*Page images and extracted text*:
Content starts

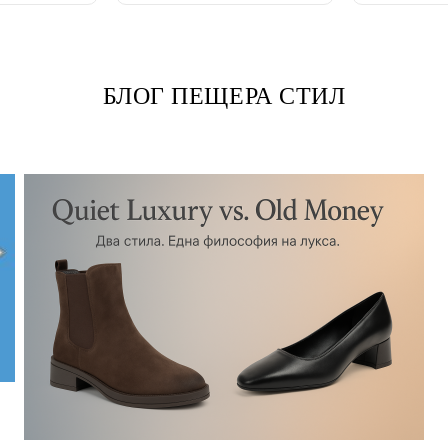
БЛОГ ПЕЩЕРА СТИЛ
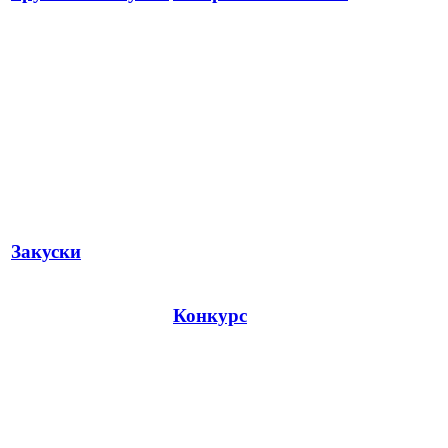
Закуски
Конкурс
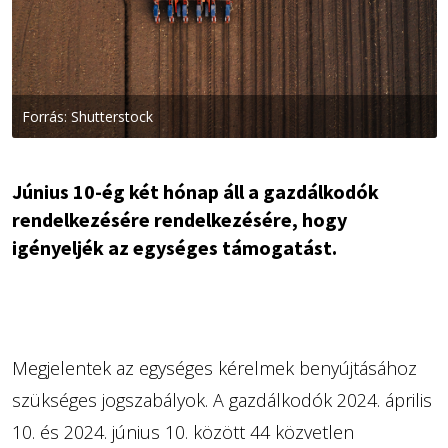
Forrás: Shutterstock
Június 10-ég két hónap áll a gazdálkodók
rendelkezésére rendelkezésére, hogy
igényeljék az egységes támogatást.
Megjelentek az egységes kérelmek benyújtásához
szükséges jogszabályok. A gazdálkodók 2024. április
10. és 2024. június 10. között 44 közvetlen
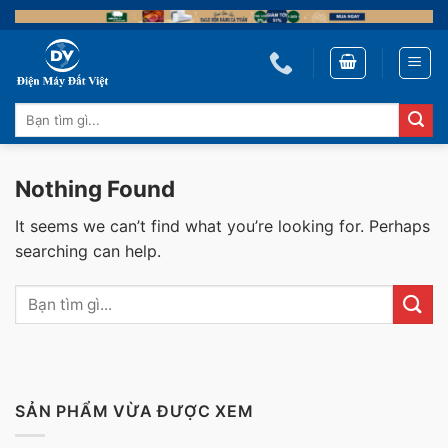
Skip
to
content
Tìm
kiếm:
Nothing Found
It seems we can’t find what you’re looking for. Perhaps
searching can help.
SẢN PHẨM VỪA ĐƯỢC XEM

Content ends
Content starts

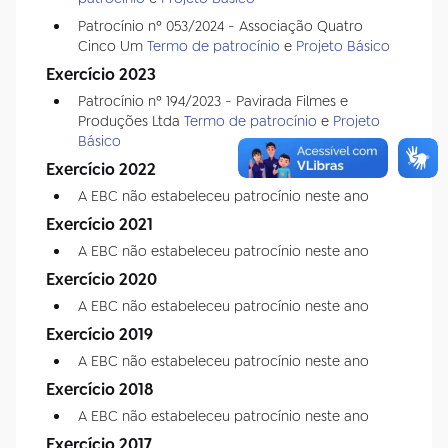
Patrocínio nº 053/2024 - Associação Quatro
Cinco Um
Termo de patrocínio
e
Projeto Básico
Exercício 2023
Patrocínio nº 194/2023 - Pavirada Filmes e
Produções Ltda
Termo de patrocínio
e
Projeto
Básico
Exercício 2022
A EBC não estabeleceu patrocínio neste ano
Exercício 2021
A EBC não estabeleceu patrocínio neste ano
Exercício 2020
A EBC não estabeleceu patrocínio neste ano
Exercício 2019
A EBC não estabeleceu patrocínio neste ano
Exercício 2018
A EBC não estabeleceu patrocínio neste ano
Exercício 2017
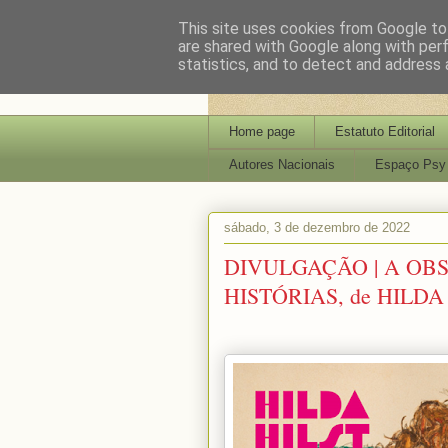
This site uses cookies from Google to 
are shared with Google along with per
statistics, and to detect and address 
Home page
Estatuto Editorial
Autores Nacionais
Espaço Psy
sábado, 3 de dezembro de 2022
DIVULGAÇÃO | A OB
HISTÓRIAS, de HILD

Content ends
Content starts

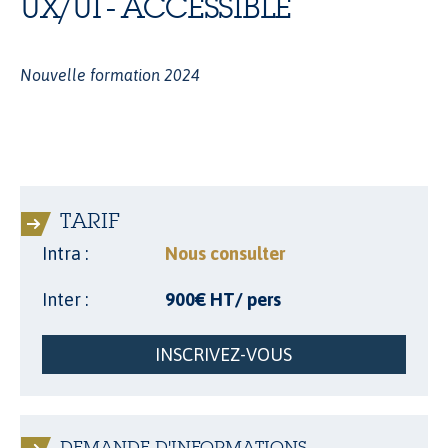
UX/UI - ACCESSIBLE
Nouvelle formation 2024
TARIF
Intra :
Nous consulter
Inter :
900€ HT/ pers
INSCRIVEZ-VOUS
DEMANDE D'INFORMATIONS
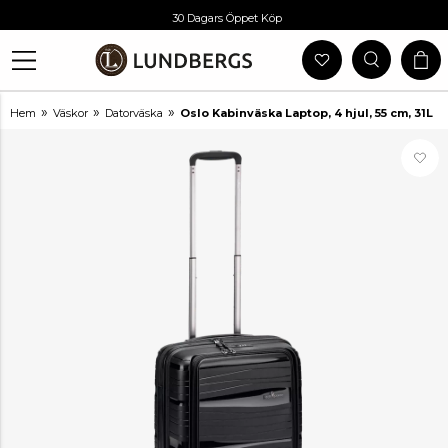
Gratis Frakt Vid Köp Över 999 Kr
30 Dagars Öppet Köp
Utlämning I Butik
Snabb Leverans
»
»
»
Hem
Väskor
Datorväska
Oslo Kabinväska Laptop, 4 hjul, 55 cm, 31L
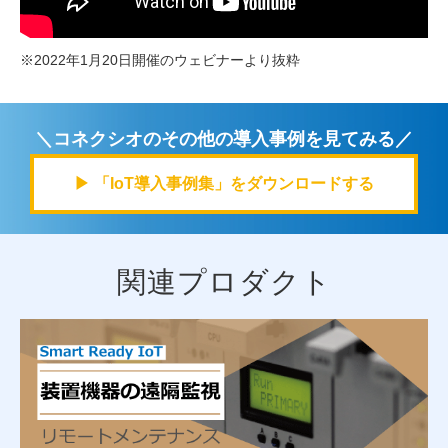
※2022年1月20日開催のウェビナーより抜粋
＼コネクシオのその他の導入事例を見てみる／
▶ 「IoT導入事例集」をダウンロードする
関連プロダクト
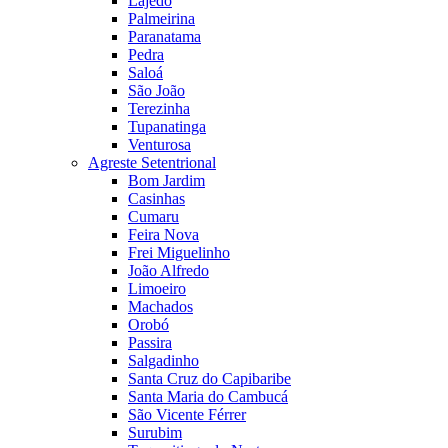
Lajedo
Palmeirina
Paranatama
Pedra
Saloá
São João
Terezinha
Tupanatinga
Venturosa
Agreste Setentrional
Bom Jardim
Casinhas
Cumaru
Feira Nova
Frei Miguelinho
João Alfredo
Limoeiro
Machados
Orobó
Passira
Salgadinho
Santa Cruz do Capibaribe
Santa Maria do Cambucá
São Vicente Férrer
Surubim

Content ends

*Problem to solve*: Copy the lines above exactly, starting with the line that contains "БЛОГ ПЕЩЕРА СТИЛ" and ending with the line that contains "SẢN PHẨM VỪA ĐƯỢC XEM", and leave out any pictures.

*The answer*:
БЛОГ ПЕЩЕРА СТИЛ
Закуски
Конкурс
Forrás: Shutterstock
Június 10-ég két hónap áll a gazdálkodók
rendelkezésére rendelkezésére, hogy
igényeljék az egységes támogatást.
Megjelentek az egységes kérelmek benyújtásához
szükséges jogszabályok. A gazdálkodók 2024. április
10. és 2024. június 10. között 44 közvetlen
Skip
to
content
Tìm
kiếm:
Nothing Found
It seems we can’t find what you’re looking for. Perhaps
searching can help.
SẢN PHẨM VỪA ĐƯỢC XEM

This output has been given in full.